"If You Do It, You Will See That It Works": An Experience of Universal Love

by Greg Mackie

Powerful inner experiences of illumination have been an integral part of the spiritual journey from time immemorial. While I don't think that such experiences are necessarily the strongest evidence of spiritual progress—the ability to love and forgive others is a better standard, in my view—they can give us glimpses of where we are heading and inspire us to deepen our commitment to our path.

I have always been inspired by reading about the spiritual experiences of others, especially when they teach me something I can apply to my own journey. So, I would like to share the most powerful spiritual experience of my life, in the hope that this sharing may be helpful to others on the path. It happened in the last year, and can perhaps best be described as a brief experience of universal love for God and His creation. This experience taught me that the lofty, transcendent states of mind the Course describes are real, and that following the Course's program really can bring those states to us. In short, the Course delivers what it promises. In its own words, "If you do it, you will see that it works" (T-9.V.9:2).

The background: "a slowly evolving training program"

I have never had a propensity for dramatic inner experiences. While I've had a few that were powerful and even life changing, they were the exceptions to the rule. My spiritual history has generally fit the mold of my earlier avocation as a long distance runner: instead of spectacular leaps, my path has been one of slow, steady progress. My successes have come not through prodigious natural gifts, but through patience, self-discipline, and endurance. Instant enlightenment has never been an option for me. I'm in it for the long haul.

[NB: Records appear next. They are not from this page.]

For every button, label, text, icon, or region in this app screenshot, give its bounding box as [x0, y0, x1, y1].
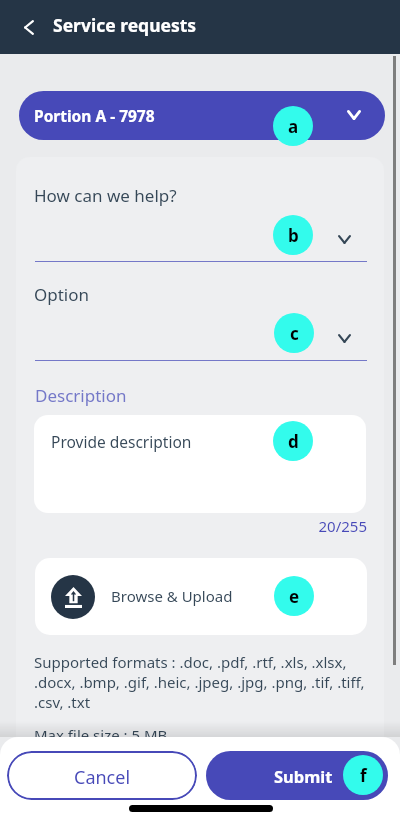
- staticText: How can we help?: [34, 184, 177, 207]
- button[interactable]: Browse & Upload: [35, 558, 367, 635]
- staticText: Service requests: [53, 13, 197, 37]
- staticText: Browse & Upload: [111, 586, 233, 606]
- staticText: Supported formats : .doc, .pdf, .rtf, .x…: [34, 652, 365, 712]
- staticText: Description: [35, 384, 127, 407]
- staticText: d: [288, 430, 299, 453]
- staticText: b: [288, 224, 299, 247]
- staticText: e: [289, 585, 300, 608]
- button[interactable]: Cancel: [7, 751, 197, 800]
- staticText: f: [360, 764, 367, 787]
- button[interactable]: Portion A - 7978: [19, 91, 385, 140]
- staticText: 20/255: [250, 516, 367, 536]
- button[interactable]: Back: [5, 0, 53, 54]
- button[interactable]: Provide description: [34, 415, 366, 513]
- staticText: Provide description: [51, 431, 192, 452]
- staticText: Submit: [274, 765, 333, 787]
- staticText: Portion A - 7978: [34, 105, 155, 126]
- button[interactable]: [34, 215, 367, 261]
- staticText: Option: [34, 283, 90, 306]
- button[interactable]: [34, 314, 367, 360]
- button[interactable]: Submit: [206, 751, 388, 800]
- staticText: a: [288, 115, 299, 138]
- staticText: Cancel: [74, 765, 131, 790]
- staticText: Max file size : 5 MB: [34, 725, 168, 745]
- staticText: c: [290, 322, 299, 345]
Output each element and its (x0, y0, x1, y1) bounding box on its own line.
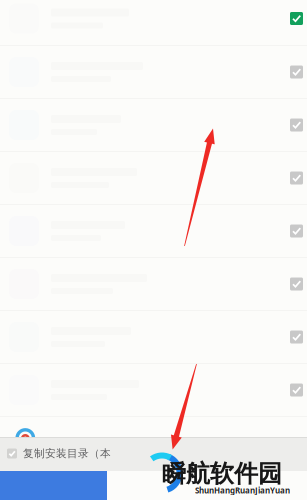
button[interactable] (0, 205, 307, 258)
button[interactable] (0, 99, 307, 152)
button[interactable] (0, 364, 307, 417)
button[interactable] (0, 46, 307, 99)
button[interactable] (0, 258, 307, 311)
staticText: 复制安装目录（本 (23, 447, 111, 460)
button[interactable] (0, 311, 307, 364)
button[interactable] (0, 152, 307, 205)
staticText: ShunHangRuanJianYuan (195, 485, 290, 496)
button[interactable] (0, 0, 307, 46)
staticText: 瞬航软件园 (162, 459, 282, 488)
button[interactable]: 复制安装目录（本 (0, 437, 307, 471)
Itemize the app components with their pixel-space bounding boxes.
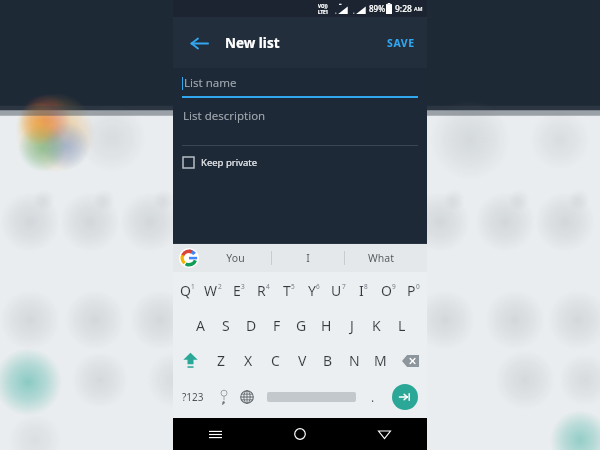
button[interactable]: W — [200, 272, 226, 308]
button[interactable]: L — [389, 308, 414, 343]
button[interactable]: Keep private — [173, 146, 427, 178]
staticText: I — [306, 251, 310, 265]
staticText: P — [407, 281, 416, 300]
button[interactable]: Emoji — [213, 378, 235, 416]
staticText: X — [244, 351, 253, 370]
button[interactable]: U — [326, 272, 351, 308]
staticText: K — [372, 316, 381, 335]
button[interactable]: Back — [181, 25, 217, 61]
button[interactable]: SAVE — [375, 26, 427, 60]
button[interactable]: What — [345, 244, 417, 272]
staticText: A — [196, 316, 205, 335]
staticText: List description — [183, 108, 266, 124]
button[interactable]: F — [264, 308, 289, 343]
button[interactable]: Space — [259, 378, 363, 416]
staticText: 4 — [266, 282, 270, 291]
staticText: ?123 — [182, 390, 204, 404]
staticText: Keep private — [201, 156, 258, 169]
staticText: List name — [184, 75, 237, 91]
button[interactable]: Q — [174, 272, 200, 308]
button[interactable]: Z — [208, 343, 235, 378]
staticText: New list — [225, 34, 280, 52]
staticText: Y — [308, 281, 316, 300]
staticText: 8 — [364, 282, 368, 291]
staticText: L — [398, 316, 406, 335]
button[interactable]: Back — [342, 418, 427, 450]
button[interactable]: X — [235, 343, 262, 378]
button[interactable]: List name — [173, 68, 427, 98]
staticText: 5 — [291, 282, 295, 291]
button[interactable]: B — [315, 343, 341, 378]
staticText: O — [381, 281, 392, 300]
staticText: V — [298, 351, 307, 370]
button[interactable]: S — [213, 308, 239, 343]
button[interactable]: K — [364, 308, 389, 343]
staticText: 1 — [191, 282, 195, 291]
button[interactable]: V — [289, 343, 315, 378]
button[interactable]: N — [341, 343, 367, 378]
button[interactable]: Recent apps — [173, 418, 257, 450]
button[interactable]: C — [262, 343, 289, 378]
button[interactable]: H — [314, 308, 339, 343]
button[interactable]: J — [339, 308, 364, 343]
staticText: You — [226, 251, 245, 265]
staticText: S — [222, 316, 230, 335]
staticText: 3 — [241, 282, 245, 291]
button[interactable]: T — [276, 272, 301, 308]
staticText: VO)) — [318, 3, 328, 9]
staticText: E — [233, 281, 241, 300]
button[interactable]: . — [363, 378, 383, 416]
staticText: C — [271, 351, 280, 370]
staticText: What — [368, 251, 394, 265]
button[interactable]: Home — [257, 418, 342, 450]
staticText: G — [296, 316, 307, 335]
button[interactable]: E — [226, 272, 251, 308]
button[interactable]: You — [199, 244, 271, 272]
staticText: H — [321, 316, 332, 335]
staticText: D — [246, 316, 257, 335]
button[interactable]: Shift — [173, 343, 208, 378]
staticText: M — [374, 351, 387, 370]
staticText: F — [273, 316, 281, 335]
staticText: 9 — [392, 282, 396, 291]
button[interactable]: Google — [179, 248, 199, 268]
button[interactable]: O — [376, 272, 401, 308]
staticText: Z — [217, 351, 226, 370]
staticText: 7 — [342, 282, 346, 291]
staticText: W — [204, 281, 218, 300]
staticText: T — [283, 281, 291, 300]
button[interactable]: Y — [301, 272, 326, 308]
button[interactable]: Enter — [383, 378, 427, 416]
button[interactable]: M — [367, 343, 393, 378]
button[interactable]: D — [239, 308, 264, 343]
button[interactable]: G — [289, 308, 314, 343]
staticText: 89% — [369, 3, 385, 14]
staticText: J — [350, 316, 354, 335]
button[interactable]: Backspace — [393, 343, 427, 378]
button[interactable]: P — [401, 272, 426, 308]
staticText: U — [331, 281, 342, 300]
staticText: 2 — [218, 282, 222, 291]
staticText: AM — [414, 5, 423, 12]
button[interactable]: A — [187, 308, 213, 343]
button[interactable]: List description — [173, 98, 427, 146]
staticText: N — [349, 351, 360, 370]
staticText: . — [371, 389, 375, 405]
staticText: 9:28 — [395, 3, 412, 15]
button[interactable]: Change language — [235, 378, 259, 416]
staticText: SAVE — [387, 36, 415, 50]
button[interactable]: ?123 — [173, 378, 213, 416]
staticText: I — [359, 281, 364, 300]
staticText: 0 — [416, 282, 420, 291]
staticText: B — [323, 351, 333, 370]
button[interactable]: I — [272, 244, 344, 272]
button[interactable]: I — [351, 272, 376, 308]
staticText: 6 — [316, 282, 320, 291]
staticText: LTE1 — [318, 9, 329, 15]
button[interactable]: R — [251, 272, 276, 308]
staticText: R — [257, 281, 266, 300]
staticText: Q — [180, 281, 191, 300]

My history with the Course has followed that same pattern. I've tried my best to bring the same self-discipline to the Course's mind-training program that I used to bring to my distance running. It has paid off tremendously: though I have a ways to go, slowly but surely my inner peace has deepened, my relationships have blossomed, and my heart has become more forgiving. Yet the spectacular kinds of enlightenment experiences reported in so much spiritual literature have for the most part eluded me; for me, the Course has definitely been a "slowly evolving training program" (M-9.1:7). This pattern made the experience I am about to describe all the more surprising.

The retreat: "I will accept my part in God's plan for salvation."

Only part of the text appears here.